The key TRQAM hyperparameter is --agent.kl_budget (ε_KL in the paper); see Table 4 of the paper for per-domain recommended values.

Network size (per-domain widths and layer norm)
  • 1M data domains (e.g. antmaze-large, humanoidmaze-*, cube-double, scene, puzzle-3x3, Robomimic): width 512, actor_layer_norm=False.
  • 10M / 100M data domains (cube-triple-10M, antmaze-giant-10M, puzzle-4x4-10M, cube-quadruple-100M): width 1024, actor_layer_norm=True.

The default agent configs ship with the 1M setting. For 10M/100M data domains, append the following flags to both the BC pretrain and fine-tuning commands so the saved checkpoint matches the fine-tuning model:

--agent.actor_hidden_dims='(1024,1024,1024,1024)' \
--agent.value_hidden_dims='(1024,1024,1024,1024)' \
--agent.actor_layer_norm=True
Discount and pessimism (fine-tuning only)
  • Default (manipulation, antmaze, Robomimic): --agent.discount=0.995 --agent.rho=0.5. Matches the shipped agent configs, so no override is needed.
  • humanoidmaze-* (longer horizons): --agent.discount=0.999 --agent.rho=0.0. Override both flags on humanoidmaze runs.

These only affect the critic update, so they matter for fine-tuning (Step 2) but not for BC pretraining (Step 1, where the critic and adjoint matching are skipped). The only Step-1 hyperparameter that must match Step 2 is the network size.

Step 1: BC pretraining (300K steps)

Train a BC-only flow policy with the TRQAM agent (agents/trqam.py --bc_only=True). The resulting checkpoint at exp/trqam/bc_pretrain/<env_name>/<exp_name>/params_300000.pkl is reusable across TRQAM, QAM, QAM-E, FQL, DSRL, CGQL, IFQL.

Example command (cube-triple-task2)
MUJOCO_GL=egl python main.py --run_group=bc_pretrain --agent=agents/trqam.py --tags=BC --seed=10001 \
  --env_name=cube-triple-play-singletask-task2-v0 --sparse=False --horizon_length=5 \
  --ogbench_dataset_dir=~/.ogbench/data/cube-triple-play-10m-v0 \
  --agent.action_chunking=True --bc_only=True --offline_steps=300000 --online_steps=0 \
  --agent.actor_hidden_dims='(1024,1024,1024,1024)' \
  --agent.value_hidden_dims='(1024,1024,1024,1024)' \
  --agent.actor_layer_norm=True

Step 2: Off-policy fine-tuning

Load the BC checkpoint via --pretrained_actor_path.

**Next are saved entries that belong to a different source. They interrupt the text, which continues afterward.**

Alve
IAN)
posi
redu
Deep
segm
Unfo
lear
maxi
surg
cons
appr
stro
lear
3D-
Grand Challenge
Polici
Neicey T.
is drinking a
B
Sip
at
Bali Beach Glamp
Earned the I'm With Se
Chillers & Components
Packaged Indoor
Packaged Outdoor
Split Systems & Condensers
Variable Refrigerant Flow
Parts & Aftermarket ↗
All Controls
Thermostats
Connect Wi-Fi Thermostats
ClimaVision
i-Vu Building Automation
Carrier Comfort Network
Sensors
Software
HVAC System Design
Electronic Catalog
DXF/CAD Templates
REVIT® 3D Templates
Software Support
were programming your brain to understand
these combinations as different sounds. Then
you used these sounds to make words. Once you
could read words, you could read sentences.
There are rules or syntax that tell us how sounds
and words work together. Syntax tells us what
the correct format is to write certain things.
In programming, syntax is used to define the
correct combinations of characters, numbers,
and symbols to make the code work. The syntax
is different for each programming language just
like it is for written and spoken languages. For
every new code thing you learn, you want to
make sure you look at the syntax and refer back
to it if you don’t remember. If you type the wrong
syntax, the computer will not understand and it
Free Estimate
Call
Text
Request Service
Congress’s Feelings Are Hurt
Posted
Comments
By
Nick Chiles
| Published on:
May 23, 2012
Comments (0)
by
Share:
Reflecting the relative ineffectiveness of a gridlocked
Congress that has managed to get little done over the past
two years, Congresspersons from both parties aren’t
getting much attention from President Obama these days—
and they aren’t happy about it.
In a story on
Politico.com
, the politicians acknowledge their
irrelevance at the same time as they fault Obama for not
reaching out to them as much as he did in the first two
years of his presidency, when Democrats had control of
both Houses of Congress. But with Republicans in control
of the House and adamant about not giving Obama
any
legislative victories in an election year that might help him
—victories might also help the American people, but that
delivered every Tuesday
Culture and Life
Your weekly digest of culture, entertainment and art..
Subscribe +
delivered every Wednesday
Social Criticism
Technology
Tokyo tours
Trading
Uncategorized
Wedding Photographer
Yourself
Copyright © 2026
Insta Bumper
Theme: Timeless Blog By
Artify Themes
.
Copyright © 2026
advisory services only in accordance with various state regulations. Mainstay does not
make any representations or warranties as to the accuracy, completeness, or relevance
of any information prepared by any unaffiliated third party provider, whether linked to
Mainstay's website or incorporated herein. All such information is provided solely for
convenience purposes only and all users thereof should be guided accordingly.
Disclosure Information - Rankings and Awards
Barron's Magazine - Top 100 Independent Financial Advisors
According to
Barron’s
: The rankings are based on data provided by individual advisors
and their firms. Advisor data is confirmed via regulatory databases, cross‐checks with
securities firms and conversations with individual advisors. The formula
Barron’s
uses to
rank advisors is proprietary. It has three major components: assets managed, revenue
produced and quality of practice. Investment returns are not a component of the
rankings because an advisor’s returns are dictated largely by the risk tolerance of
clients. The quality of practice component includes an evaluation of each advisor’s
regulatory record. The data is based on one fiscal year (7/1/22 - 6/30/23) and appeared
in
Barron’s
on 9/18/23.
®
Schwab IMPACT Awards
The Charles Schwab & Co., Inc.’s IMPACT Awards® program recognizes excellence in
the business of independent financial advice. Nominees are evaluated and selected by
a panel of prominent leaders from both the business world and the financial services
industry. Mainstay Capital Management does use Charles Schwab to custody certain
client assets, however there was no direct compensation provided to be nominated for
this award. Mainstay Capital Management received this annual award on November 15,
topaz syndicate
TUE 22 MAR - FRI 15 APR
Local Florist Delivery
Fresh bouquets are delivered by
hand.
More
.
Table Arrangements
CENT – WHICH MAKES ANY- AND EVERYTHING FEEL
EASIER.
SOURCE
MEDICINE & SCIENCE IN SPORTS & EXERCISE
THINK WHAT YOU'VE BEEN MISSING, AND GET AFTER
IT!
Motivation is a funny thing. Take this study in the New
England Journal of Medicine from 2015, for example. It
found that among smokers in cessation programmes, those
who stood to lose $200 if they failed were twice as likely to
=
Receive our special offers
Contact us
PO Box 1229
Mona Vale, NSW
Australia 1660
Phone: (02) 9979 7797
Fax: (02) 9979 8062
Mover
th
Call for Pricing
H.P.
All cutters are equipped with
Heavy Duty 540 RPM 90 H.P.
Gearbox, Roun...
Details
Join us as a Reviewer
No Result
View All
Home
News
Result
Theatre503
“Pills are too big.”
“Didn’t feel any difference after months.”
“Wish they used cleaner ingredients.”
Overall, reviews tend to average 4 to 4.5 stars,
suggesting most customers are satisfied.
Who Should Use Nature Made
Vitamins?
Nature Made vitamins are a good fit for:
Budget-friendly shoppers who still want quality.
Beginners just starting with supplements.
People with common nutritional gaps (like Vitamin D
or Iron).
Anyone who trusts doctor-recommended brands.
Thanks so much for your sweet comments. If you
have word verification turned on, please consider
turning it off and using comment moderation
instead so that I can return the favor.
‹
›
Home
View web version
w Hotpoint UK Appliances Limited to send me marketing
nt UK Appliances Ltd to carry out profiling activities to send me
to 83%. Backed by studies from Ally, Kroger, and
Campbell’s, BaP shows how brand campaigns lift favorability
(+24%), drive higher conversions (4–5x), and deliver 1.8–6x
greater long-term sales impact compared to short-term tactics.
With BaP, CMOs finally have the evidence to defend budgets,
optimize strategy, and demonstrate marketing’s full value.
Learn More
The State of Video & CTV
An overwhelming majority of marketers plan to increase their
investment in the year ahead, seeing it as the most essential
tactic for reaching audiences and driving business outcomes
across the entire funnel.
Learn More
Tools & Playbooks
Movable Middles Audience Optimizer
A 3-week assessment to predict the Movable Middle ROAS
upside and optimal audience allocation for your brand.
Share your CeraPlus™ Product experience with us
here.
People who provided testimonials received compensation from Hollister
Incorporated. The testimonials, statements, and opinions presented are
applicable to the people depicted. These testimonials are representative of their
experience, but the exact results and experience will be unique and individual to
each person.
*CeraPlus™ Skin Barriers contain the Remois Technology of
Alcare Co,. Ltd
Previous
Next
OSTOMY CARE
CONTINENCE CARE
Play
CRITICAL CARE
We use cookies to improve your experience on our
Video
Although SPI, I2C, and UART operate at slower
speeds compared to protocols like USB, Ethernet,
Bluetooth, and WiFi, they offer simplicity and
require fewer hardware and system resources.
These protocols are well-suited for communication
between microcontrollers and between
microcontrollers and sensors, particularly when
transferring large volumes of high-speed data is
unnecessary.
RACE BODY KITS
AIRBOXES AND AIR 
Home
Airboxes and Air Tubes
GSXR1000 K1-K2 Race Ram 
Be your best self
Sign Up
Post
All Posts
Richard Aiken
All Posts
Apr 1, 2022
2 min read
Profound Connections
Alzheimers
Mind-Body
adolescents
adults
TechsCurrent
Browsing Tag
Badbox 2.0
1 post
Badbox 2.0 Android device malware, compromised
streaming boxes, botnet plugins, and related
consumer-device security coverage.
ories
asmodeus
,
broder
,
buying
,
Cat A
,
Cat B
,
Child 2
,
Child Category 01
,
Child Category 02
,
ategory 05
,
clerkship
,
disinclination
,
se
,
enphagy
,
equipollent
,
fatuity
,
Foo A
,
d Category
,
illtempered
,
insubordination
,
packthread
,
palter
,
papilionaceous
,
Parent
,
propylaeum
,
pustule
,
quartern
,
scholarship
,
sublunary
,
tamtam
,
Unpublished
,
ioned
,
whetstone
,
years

Network-size flags must match Step 1.

Example commands (cube-triple-task2; TRQAM / QAM / QAM-E)
# Path to the BC checkpoint from Step 1
BC_CKPT=exp/trqam/bc_pretrain/cube-triple-play-singletask-task2-v0/<exp_name>/params_300000.pkl

# Common flags
COMMON="--env_name=cube-triple-play-singletask-task2-v0 --sparse=False --horizon_length=5 \
        --ogbench_dataset_dir=~/.ogbench/data/cube-triple-play-10m-v0 \
        --agent.action_chunking=True --pretrained_actor_path=$BC_CKPT \
        --agent.actor_hidden_dims='(1024,1024,1024,1024)' \
        --agent.value_hidden_dims='(1024,1024,1024,1024)' --agent.actor_layer_norm=True"

# TRQAM (ours)
MUJOCO_GL=egl python main.py --run_group=reproduce --agent=agents/trqam.py --tags=TRQAM --seed=10001 \
  $COMMON --agent.kl_budget=0.5

# QAM
MUJOCO_GL=egl python main.py --run_group=reproduce --agent=agents/qam.py --tags=QAM --seed=10001 \
  $COMMON --agent.inv_temp=3.0 --agent.fql_alpha=0.0 --agent.edit_scale=0.0

# QAM-E (edit variant)
MUJOCO_GL=egl python main.py --run_group=reproduce --agent=agents/qam.py --tags=QAM_EDIT --seed=10001 \
  $COMMON --agent.inv_temp=3.0 --agent.fql_alpha=0.0 --agent.edit_scale=0.1

Datasets

AntMaze-Giant-Navigate 10M Dataset

Download from Hugging Face:

conda activate trqam
pip install huggingface_hub

python -c "
from huggingface_hub import snapshot_download
import shutil, os, glob

# Download dataset
repo_path = snapshot_download(
    repo_id='yonghoon96/antmaze-giant-navigate-10m-v0',
    repo_type='dataset'
)

# Save to ~/.ogbench/data/antmaze-giant-navigate-10m-v0/
target_dir = os.path.expanduser('~/.ogbench/data/antmaze-giant-navigate-10m-v0')
os.makedirs(target_dir, exist_ok=True)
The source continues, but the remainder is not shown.